** Opening Dataset block **
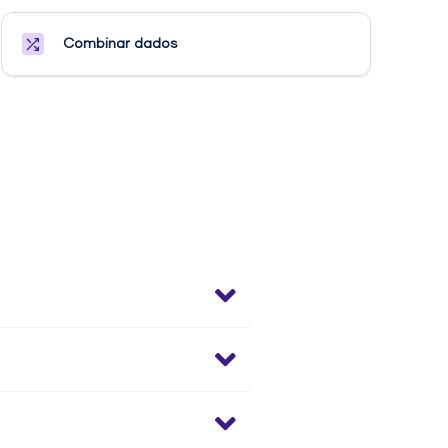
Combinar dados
** Closing Dataset block **
** Opening Dataset block **
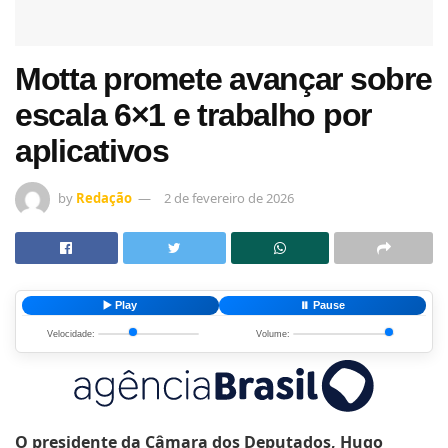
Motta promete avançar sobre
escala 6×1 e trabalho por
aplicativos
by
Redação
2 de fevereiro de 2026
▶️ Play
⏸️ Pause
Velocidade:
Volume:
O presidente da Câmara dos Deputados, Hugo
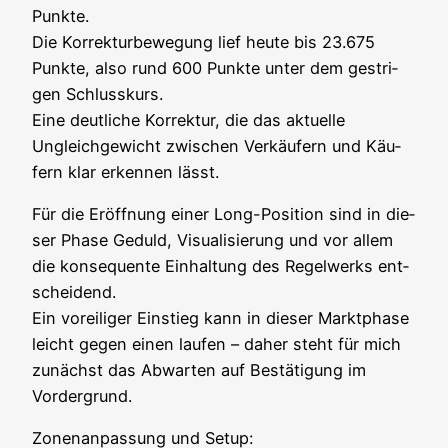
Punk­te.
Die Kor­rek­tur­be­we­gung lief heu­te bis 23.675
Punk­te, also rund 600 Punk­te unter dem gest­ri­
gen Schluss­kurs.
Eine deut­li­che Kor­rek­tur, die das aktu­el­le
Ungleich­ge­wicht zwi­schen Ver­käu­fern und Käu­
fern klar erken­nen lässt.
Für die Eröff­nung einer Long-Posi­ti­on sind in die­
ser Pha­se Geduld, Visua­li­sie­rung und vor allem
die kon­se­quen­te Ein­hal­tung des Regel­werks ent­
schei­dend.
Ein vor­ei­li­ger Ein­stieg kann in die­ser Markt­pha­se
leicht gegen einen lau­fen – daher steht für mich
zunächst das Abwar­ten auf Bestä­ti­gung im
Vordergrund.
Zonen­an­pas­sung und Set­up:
** Closing Dataset block **
** Opening Dataset block **
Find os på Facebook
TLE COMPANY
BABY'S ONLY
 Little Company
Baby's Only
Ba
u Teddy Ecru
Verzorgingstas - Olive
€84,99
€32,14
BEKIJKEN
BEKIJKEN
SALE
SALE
** Closing Dataset block **
→ Task requirements: Using the material above, reproduce only the lines that run from the line with "Motta promete avançar sobre" up to and including the line with "ser Pha­se Geduld, Visua­li­sie­rung", exactly, with the pictures dropped.

→ Exercise response:
Motta promete avançar sobre
escala 6×1 e trabalho por
aplicativos
by
Redação
2 de fevereiro de 2026
▶️ Play
⏸️ Pause
Velocidade:
Volume:
O presidente da Câmara dos Deputados, Hugo
Punk­te.
Die Kor­rek­tur­be­we­gung lief heu­te bis 23.675
Punk­te, also rund 600 Punk­te unter dem gest­ri­
gen Schluss­kurs.
Eine deut­li­che Kor­rek­tur, die das aktu­el­le
Ungleich­ge­wicht zwi­schen Ver­käu­fern und Käu­
fern klar erken­nen lässt.
Für die Eröff­nung einer Long-Posi­ti­on sind in die­
ser Pha­se Geduld, Visua­li­sie­rung und vor allem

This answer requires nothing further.